Monday, 24 June 2013

Storm Clouds Gathering - Part 2

The kind of overproduction of capital described by Marx, and detailed in Part 1, is not what we see at the moment. In fact, in large parts of the globe at the moment we see the exact opposite. In China, and other parts of Asia, as well as in large parts of Africa, far from seeing large quantities of unsold commodities that have been over produced, instead of seeing any kind of over production of means of production, we see rapid growth, rapidly rising demand for means of production, large increases in the demand for labour-power, and large rises in workers wages. Even in the developed economies of North America and Europe, that have suffered from the effects of a political crisis, leading to austerity, in the wake of the Financial Meltdown, we have not seen the kind of large scale over production of capital, leading to massive, widespread unemployment, and unsold stocks of commodities that are the hallmark of the kind of crisis of over production of capital described by Marx. There have been partial crises, for example, in large scale unemployment, in construction, in those economies like Spain and Ireland, that engaged in a frantic property speculation, but the large scale unemployment, even in these economies, is largely the consequence of direct political decisions, to impose austerity, rather than any kind of over production of capital as described by Marx.

What we really have in North America and Europe is the kind of financial as opposed to economic crisis that Marx describes in - Volume I of Capital, Chapter 3.

“The monetary crisis referred to in the text, being a phase of every crisis, must be clearly distinguished from that particular form of crisis, which also is called a monetary crisis, but which may be produced by itself as an independent phenomenon in such a way as to react only indirectly on industry and commerce. The pivot of these crises is to be found in moneyed capital, and their sphere of direct action is therefore the sphere of that capital, viz., banking, the stock exchange, and finance.” (note 1 p 137)

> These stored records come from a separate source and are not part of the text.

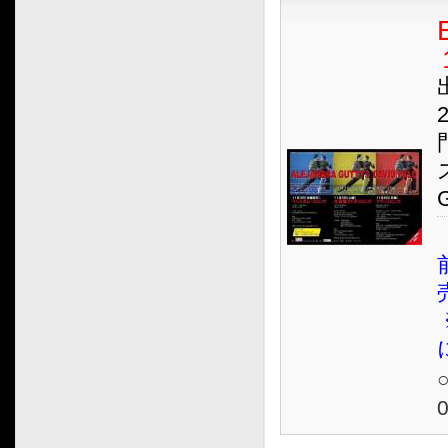
2019.10
2019.09
2019.08
2019.07
2019.06
2019.05
2019.04
2019.03
2019.02
2019.01
2018.12
2018.11
2018.10
2018.09
2018.08
2018.07
2018.06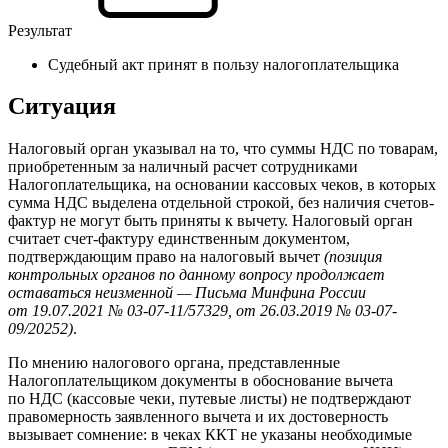
Результат
Судебный акт принят в пользу налогоплательщика
Ситуация
Налоговый орган указывал на то, что суммы НДС по товарам,
приобретенным за наличный расчет сотрудниками
Налогоплательщика, на основании кассовых чеков, в которых
сумма НДС выделена отдельной строкой, без наличия счетов-
фактур не могут быть приняты к вычету. Налоговый орган
считает счет-фактуру единственным документом,
подтверждающим право на налоговый вычет
(позиция
контрольных органов по данному вопросу продолжает
оставаться неизменной — Письма Минфина России
от 19.07.2021 № 03-07-11/57329, от 26.03.2019 № 03-07-
09/20252)
.
По мнению налогового органа, представленные
Налогоплательщиком документы в обоснование вычета
по НДС (кассовые чеки, путевые листы) не подтверждают
правомерность заявленного вычета и их достоверность
вызывает сомнение: в чеках ККТ не указаны необходимые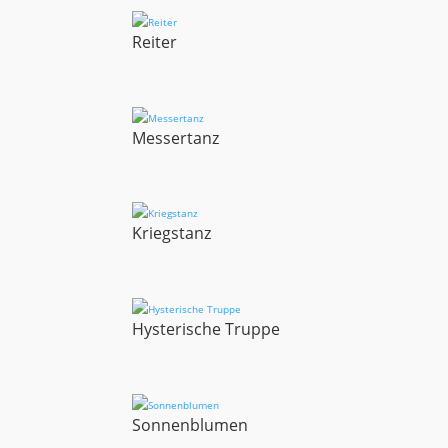
Reiter
Messertanz
Kriegstanz
Hysterische Truppe
Sonnenblumen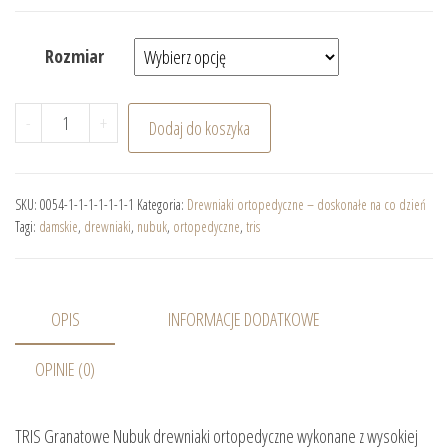
Rozmiar
ilość TRIS Granatowe Nubuk drewniaki ortopedyczne
-
+
Dodaj do koszyka
SKU:
0054-1-1-1-1-1-1-1
Kategoria:
Drewniaki ortopedyczne – doskonałe na co dzień
Tagi:
damskie
,
drewniaki
,
nubuk
,
ortopedyczne
,
tris
OPIS
INFORMACJE DODATKOWE
OPINIE (0)
TRIS Granatowe Nubuk drewniaki ortopedyczne wykonane z wysokiej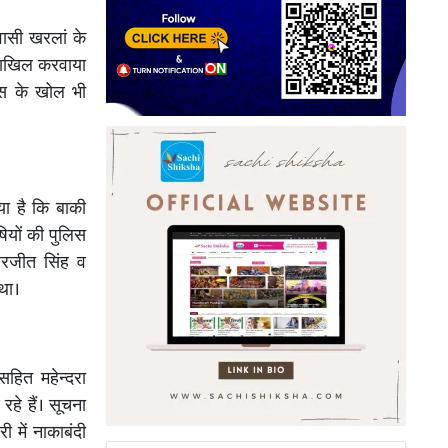
िवासी खरलां के
 दाखिल करवाया
ूस के खोल भी
िया है कि बाकी
षियों की पुलिस
हरजीत सिंह व
था।
सहित महेन्दरा
हे हैं। सूचना
ी में नाकाबंदी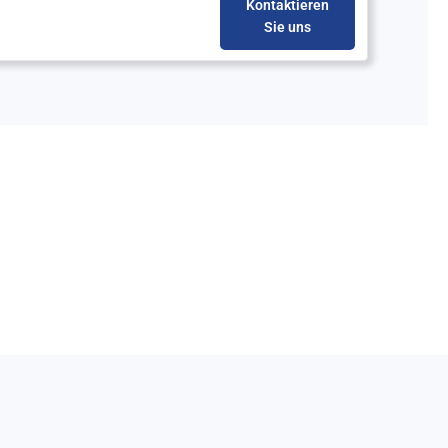
Kontaktieren
Sie uns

That kind of financial crisis described here by Marx is precisely what we have seen since 2007 within the context of a global economic boom. The roots of that financial, as opposed to economic, crisis themselves reside within the conditions described above, whereby the rising rate of profit, latterly combined with a global economic boom, led to huge quantities of money weighing on money markets, pushing down commodity-values, and interest rates, and the response to that from capitalist states in printing money to prevent deflation.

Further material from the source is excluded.